Assigned task => A single stretch of the material below is to be transcribed exactly, starting at the line with "υπηρεσία και γεωγραφική στόχευση" and ending after the line with "επικοινωνίας".
*** Opening Records for this task ***
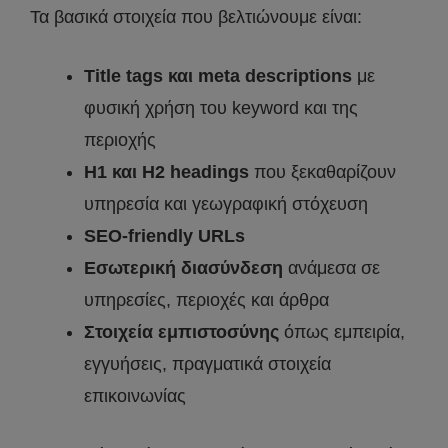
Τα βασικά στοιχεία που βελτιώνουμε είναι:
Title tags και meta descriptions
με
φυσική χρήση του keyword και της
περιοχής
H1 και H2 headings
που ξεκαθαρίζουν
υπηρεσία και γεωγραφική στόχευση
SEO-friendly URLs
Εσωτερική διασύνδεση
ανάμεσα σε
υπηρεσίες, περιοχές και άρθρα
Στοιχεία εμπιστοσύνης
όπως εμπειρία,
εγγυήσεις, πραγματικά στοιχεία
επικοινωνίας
*** Closing Records for this task ***
*** Opening Records for this task ***
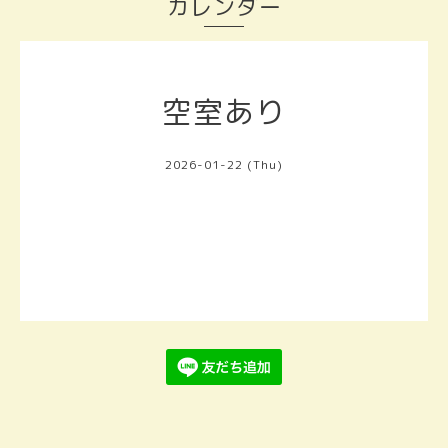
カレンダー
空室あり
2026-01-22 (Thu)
*** Closing Records for this task ***
The answer =>
υπηρεσία και γεωγραφική στόχευση
SEO-friendly URLs
Εσωτερική διασύνδεση
ανάμεσα σε
υπηρεσίες, περιοχές και άρθρα
Στοιχεία εμπιστοσύνης
όπως εμπειρία,
εγγυήσεις, πραγματικά στοιχεία
επικοινωνίας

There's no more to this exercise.